(Items listed in a dataset)
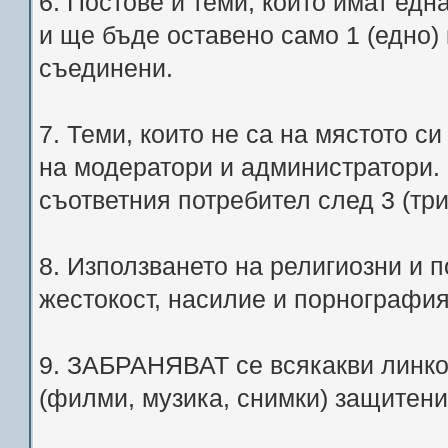
6. Постове и теми, които имат едн
и ще бъде оставено само 1 (едно)
съединени.
7. Теми, които не са на мястото с
на модератори и администратори.
съответния потребител след 3 (тр
8. Използването на религиозни и
жестокост, насилие и порногра
9. ЗАБРАНЯВАТ се всякакви линко
(филми, музика, снимки) защитени 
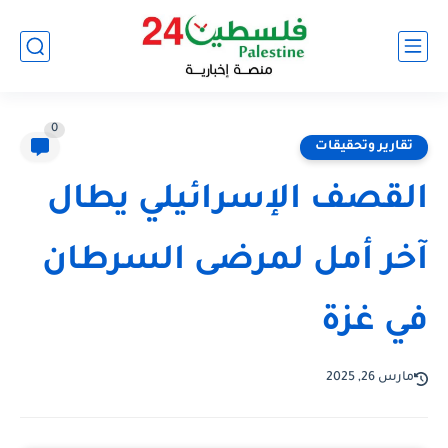
0
تقارير وتحقيقات
القصف الإسرائيلي يطال
آخر أمل لمرضى السرطان
في غزة
مارس 26, 2025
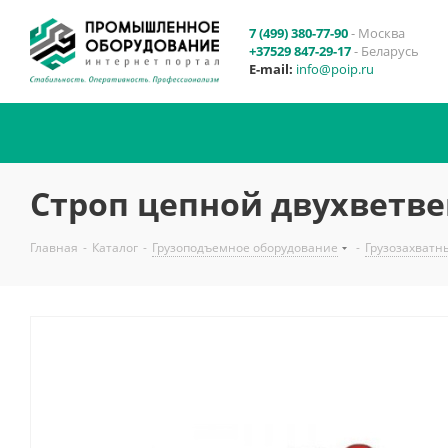
7 (499) 380-77-90
- Москва
+37529 847-29-17
- Беларусь
E-mail:
info@poip.ru
Строп цепной двухветвев
Главная
-
Каталог
-
Грузоподъемное оборудование
-
Грузозахватн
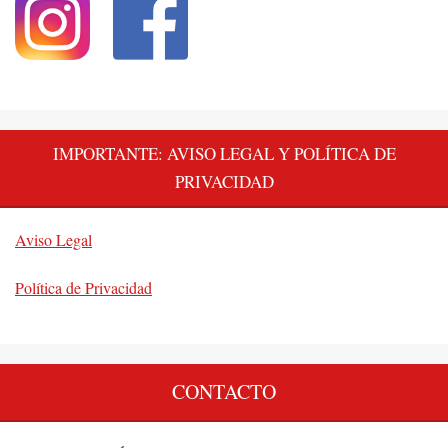
IMPORTANTE: AVISO LEGAL Y POLÍTICA DE
PRIVACIDAD
Aviso Legal
Política de Privacidad
CONTACTO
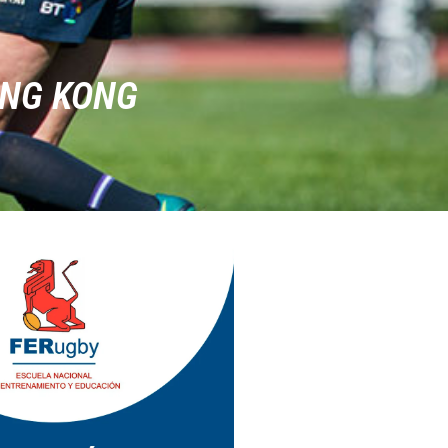
ONG KONG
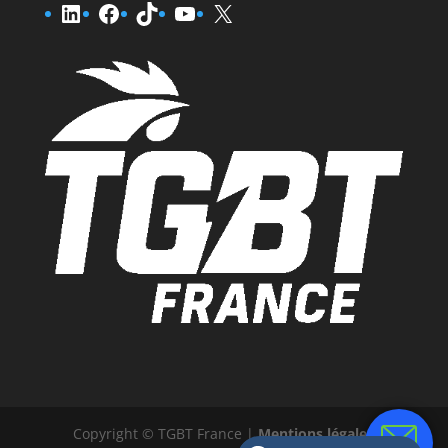
LinkedIn
Facebook
TikTok
YouTube
X
Copyright © TGBT France |
Mentions légales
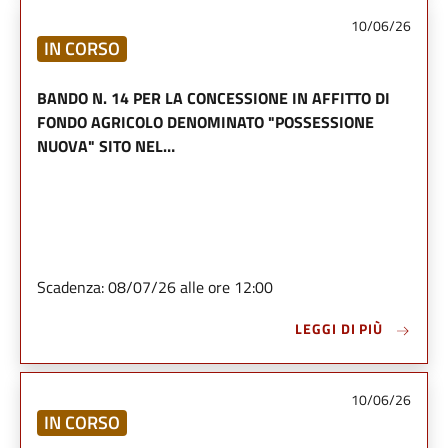
10/06/26
IN CORSO
BANDO N. 14 PER LA CONCESSIONE IN AFFITTO DI
FONDO AGRICOLO DENOMINATO "POSSESSIONE
NUOVA" SITO NEL…
Scadenza: 08/07/26 alle ore 12:00
LEGGI DI PIÙ
10/06/26
IN CORSO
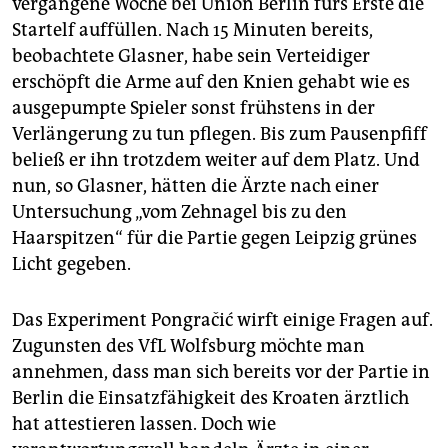
vergangene Woche bei Union Berlin fürs Erste die
Startelf auffüllen. Nach 15 Minuten bereits,
beobachtete Glasner, habe sein Verteidiger
erschöpft die Arme auf den Knien gehabt wie es
ausgepumpte Spieler sonst frühstens in der
Verlängerung zu tun pflegen. Bis zum Pausenpfiff
beließ er ihn trotzdem weiter auf dem Platz. Und
nun, so Glasner, hätten die Ärzte nach einer
Untersuchung „vom Zehnagel bis zu den
Haarspitzen“ für die Partie gegen Leipzig grünes
Licht gegeben.
Das Experiment Pongračić wirft einige Fragen auf.
Zugunsten des VfL Wolfsburg möchte man
annehmen, dass man sich bereits vor der Partie in
Berlin die Einsatzfähigkeit des Kroaten ärztlich
hat attestieren lassen. Doch wie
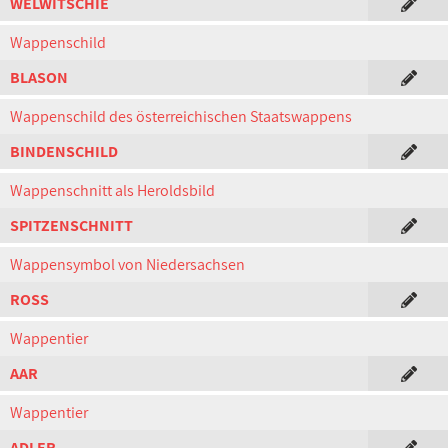
WELWITSCHIE
Wappenschild
BLASON
Wappenschild des österreichischen Staatswappens
BINDENSCHILD
Wappenschnitt als Heroldsbild
SPITZENSCHNITT
Wappensymbol von Niedersachsen
ROSS
Wappentier
AAR
Wappentier
ADLER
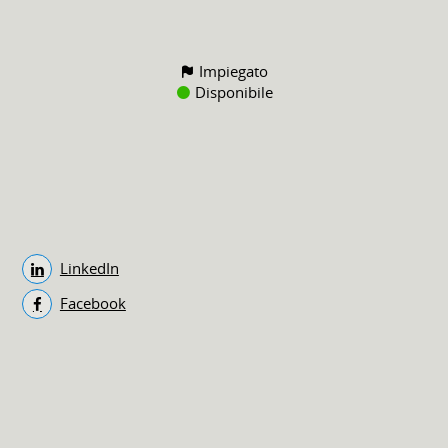
Impiegato
Disponibile
LinkedIn
Facebook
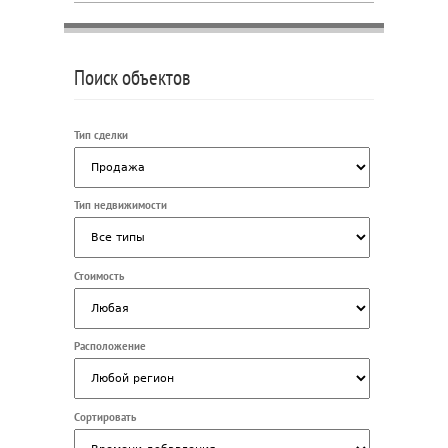
Поиск объектов
Тип сделки
Тип недвижимости
Стоимость
Расположение
Сортировать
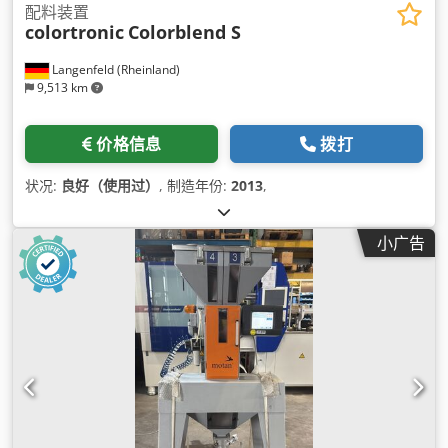
配料装置
colortronic
Colorblend S
Langenfeld (Rheinland)
9,513 km
价格信息
拨打
状况:
良好（使用过）
, 制造年份:
2013
,
小广告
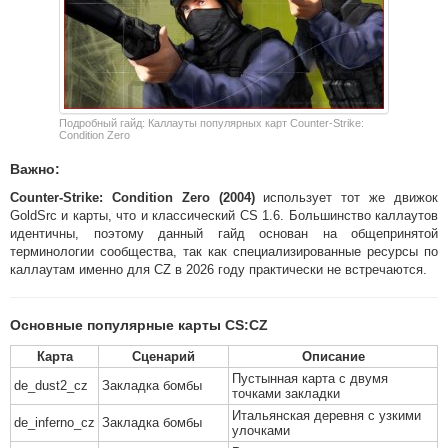
Подробный гайд: Каллауты популярных карт Counter-Strike:
Condition Zero
Важно:
Counter-Strike: Condition Zero (2004)
использует тот же движок
GoldSrc и карты, что и классический CS 1.6. Большинство каллаутов
идентичны, поэтому данный гайд основан на общепринятой
терминологии сообщества, так как специализированные ресурсы по
каллаутам именно для CZ в 2026 году практически не встречаются.
Основные популярные карты CS:CZ
Карта
Сценарий
Описание
Пустынная карта с двумя
de_dust2_cz
Закладка бомбы
точками закладки
Итальянская деревня с узкими
de_inferno_cz
Закладка бомбы
улочками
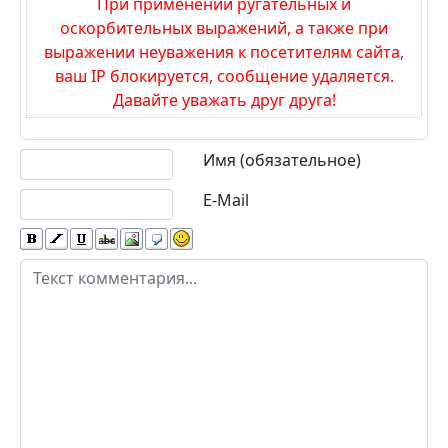
При применении ругательных и
оскорбительных выражений, а также при
выражении неуважения к посетителям сайта,
ваш IP блокируется, сообщение удаляется.
Давайте уважать друг друга!
Текст комментария
Имя (обязательное)
E-Mail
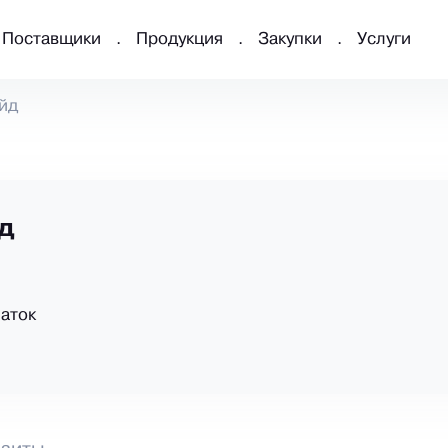
Поставщики
Продукция
Закупки
Услуги
йд
д
аток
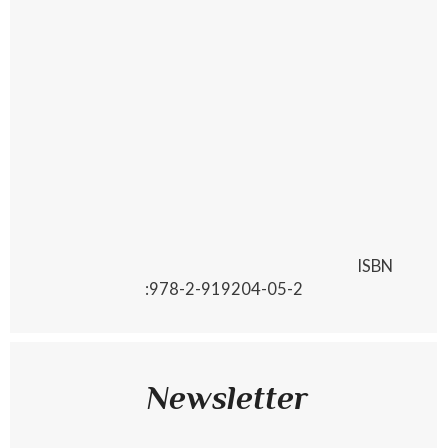
ISBN
:978-2-919204-05-2
Newsletter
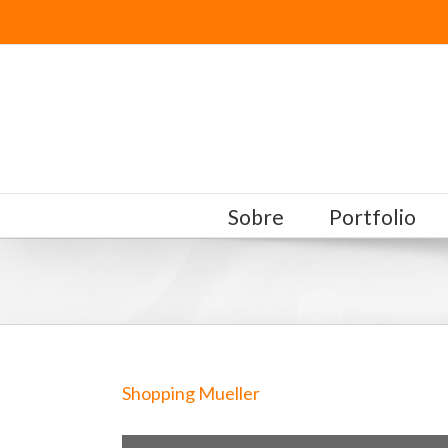
Sobre
Portfolio
Shopping Mueller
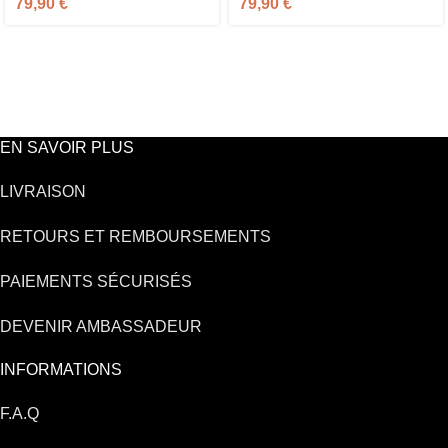
79,90
€
79,90
€
EN SAVOIR PLUS
LIVRAISON
RETOURS ET REMBOURSEMENTS
PAIEMENTS SÉCURISÉS
DEVENIR AMBASSADEUR
INFORMATIONS
F.A.Q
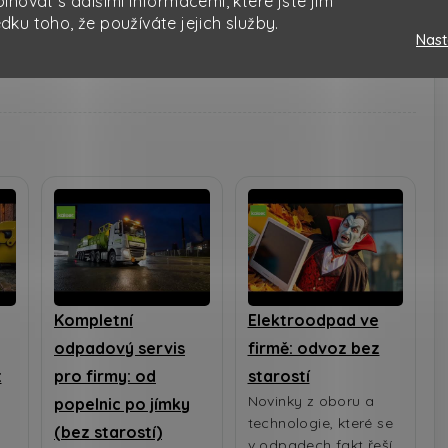
novat s dalšími informacemi, které jste jim
edku toho, že používáte jejich služby.
Nast
Kompletní
Elektroodpad ve
odpadový servis
firmě: odvoz bez
:
pro firmy: od
starostí
Novinky z oboru a
popelnic po jímky
technologie, které se
(bez starostí)
v odpadech fakt řeší.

*Problem description:* Copy out, in full, each line above that has the word "които" in it.

*Problem solution:*
6. Постове и теми, които имат едн
7. Теми, които не са на мястото с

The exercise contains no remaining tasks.